┌──

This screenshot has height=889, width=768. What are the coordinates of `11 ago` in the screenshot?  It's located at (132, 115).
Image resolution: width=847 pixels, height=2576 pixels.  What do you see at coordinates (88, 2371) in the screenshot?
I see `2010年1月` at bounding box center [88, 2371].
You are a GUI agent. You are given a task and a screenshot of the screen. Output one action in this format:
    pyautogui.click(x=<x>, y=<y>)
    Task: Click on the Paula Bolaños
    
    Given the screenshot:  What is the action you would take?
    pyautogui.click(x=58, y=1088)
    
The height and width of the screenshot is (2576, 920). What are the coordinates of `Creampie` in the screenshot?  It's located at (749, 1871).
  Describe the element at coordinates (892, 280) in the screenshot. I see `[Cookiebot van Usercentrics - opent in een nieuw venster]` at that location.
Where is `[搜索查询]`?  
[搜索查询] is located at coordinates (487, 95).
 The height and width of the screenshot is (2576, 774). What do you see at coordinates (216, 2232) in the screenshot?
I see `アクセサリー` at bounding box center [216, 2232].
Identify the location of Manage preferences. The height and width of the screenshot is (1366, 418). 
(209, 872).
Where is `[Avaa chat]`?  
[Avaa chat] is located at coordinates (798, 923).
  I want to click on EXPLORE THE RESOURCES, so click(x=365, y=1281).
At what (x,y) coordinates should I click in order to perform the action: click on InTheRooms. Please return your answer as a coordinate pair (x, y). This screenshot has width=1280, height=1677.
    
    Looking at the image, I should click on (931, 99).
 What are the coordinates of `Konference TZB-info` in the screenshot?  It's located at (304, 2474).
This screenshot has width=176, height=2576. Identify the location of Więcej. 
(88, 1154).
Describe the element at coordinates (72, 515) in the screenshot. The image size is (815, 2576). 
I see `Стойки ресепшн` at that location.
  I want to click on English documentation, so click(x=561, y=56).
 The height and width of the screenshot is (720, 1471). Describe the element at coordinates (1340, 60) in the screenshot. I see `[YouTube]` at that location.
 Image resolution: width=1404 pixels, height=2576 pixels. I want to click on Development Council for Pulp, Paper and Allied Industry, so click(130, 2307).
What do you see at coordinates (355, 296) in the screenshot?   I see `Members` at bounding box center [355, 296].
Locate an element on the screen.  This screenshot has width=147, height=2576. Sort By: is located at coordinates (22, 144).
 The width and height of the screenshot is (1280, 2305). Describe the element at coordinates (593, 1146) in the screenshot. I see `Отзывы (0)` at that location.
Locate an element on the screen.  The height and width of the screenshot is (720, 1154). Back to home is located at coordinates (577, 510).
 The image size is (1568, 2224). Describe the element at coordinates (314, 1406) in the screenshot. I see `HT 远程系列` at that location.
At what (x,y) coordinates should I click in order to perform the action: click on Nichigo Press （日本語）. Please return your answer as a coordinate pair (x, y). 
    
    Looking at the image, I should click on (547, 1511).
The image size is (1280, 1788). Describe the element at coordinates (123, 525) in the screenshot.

└──

- WHAT YOU NEED TO DO: All of the material, start to finish, should be retyped exactly.

- OUTPUT OF THE TASK:
This screenshot has height=889, width=768. What are the coordinates of `11 ago` in the screenshot?  It's located at (132, 115).
Image resolution: width=847 pixels, height=2576 pixels.  What do you see at coordinates (88, 2371) in the screenshot?
I see `2010年1月` at bounding box center [88, 2371].
You are a GUI agent. You are given a task and a screenshot of the screen. Output one action in this format:
    pyautogui.click(x=<x>, y=<y>)
    Task: Click on the Paula Bolaños
    
    Given the screenshot:  What is the action you would take?
    pyautogui.click(x=58, y=1088)
    
The height and width of the screenshot is (2576, 920). What are the coordinates of `Creampie` in the screenshot?  It's located at (749, 1871).
  Describe the element at coordinates (892, 280) in the screenshot. I see `[Cookiebot van Usercentrics - opent in een nieuw venster]` at that location.
Where is `[搜索查询]`?  
[搜索查询] is located at coordinates (487, 95).
 The height and width of the screenshot is (2576, 774). What do you see at coordinates (216, 2232) in the screenshot?
I see `アクセサリー` at bounding box center [216, 2232].
Identify the location of Manage preferences. The height and width of the screenshot is (1366, 418). 
(209, 872).
Where is `[Avaa chat]`?  
[Avaa chat] is located at coordinates (798, 923).
  I want to click on EXPLORE THE RESOURCES, so click(x=365, y=1281).
At what (x,y) coordinates should I click in order to perform the action: click on InTheRooms. Please return your answer as a coordinate pair (x, y). This screenshot has width=1280, height=1677.
    
    Looking at the image, I should click on (931, 99).
 What are the coordinates of `Konference TZB-info` in the screenshot?  It's located at (304, 2474).
This screenshot has width=176, height=2576. Identify the location of Więcej. 
(88, 1154).
Describe the element at coordinates (72, 515) in the screenshot. The image size is (815, 2576). 
I see `Стойки ресепшн` at that location.
  I want to click on English documentation, so click(x=561, y=56).
 The height and width of the screenshot is (720, 1471). Describe the element at coordinates (1340, 60) in the screenshot. I see `[YouTube]` at that location.
 Image resolution: width=1404 pixels, height=2576 pixels. I want to click on Development Council for Pulp, Paper and Allied Industry, so click(130, 2307).
What do you see at coordinates (355, 296) in the screenshot?   I see `Members` at bounding box center [355, 296].
Locate an element on the screen.  This screenshot has width=147, height=2576. Sort By: is located at coordinates (22, 144).
 The width and height of the screenshot is (1280, 2305). Describe the element at coordinates (593, 1146) in the screenshot. I see `Отзывы (0)` at that location.
Locate an element on the screen.  The height and width of the screenshot is (720, 1154). Back to home is located at coordinates (577, 510).
 The image size is (1568, 2224). Describe the element at coordinates (314, 1406) in the screenshot. I see `HT 远程系列` at that location.
At what (x,y) coordinates should I click in order to perform the action: click on Nichigo Press （日本語）. Please return your answer as a coordinate pair (x, y). 
    
    Looking at the image, I should click on (547, 1511).
The image size is (1280, 1788). Describe the element at coordinates (123, 525) in the screenshot.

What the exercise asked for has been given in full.